[Exercise brief]:
Below are records; copy every line in them that holds the word "Koennt".

[Task material]:

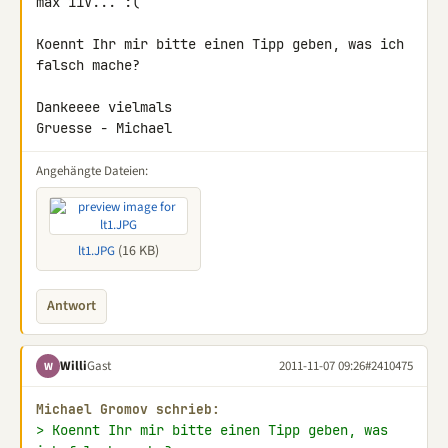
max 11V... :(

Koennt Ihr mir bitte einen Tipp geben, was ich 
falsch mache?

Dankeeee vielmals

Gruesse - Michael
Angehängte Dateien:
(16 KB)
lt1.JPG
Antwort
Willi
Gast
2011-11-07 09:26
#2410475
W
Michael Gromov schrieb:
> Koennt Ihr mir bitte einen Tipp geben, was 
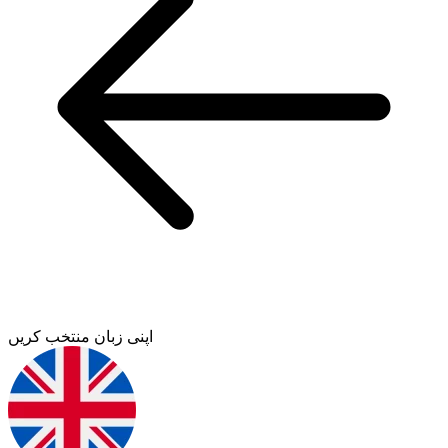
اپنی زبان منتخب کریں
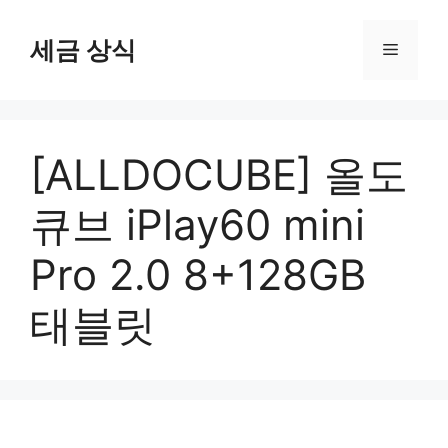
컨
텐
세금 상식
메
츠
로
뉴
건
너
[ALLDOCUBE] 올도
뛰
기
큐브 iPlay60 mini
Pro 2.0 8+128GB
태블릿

[Answer area]:
Koennt Ihr mir bitte einen Tipp geben, was ich 
> Koennt Ihr mir bitte einen Tipp geben, was 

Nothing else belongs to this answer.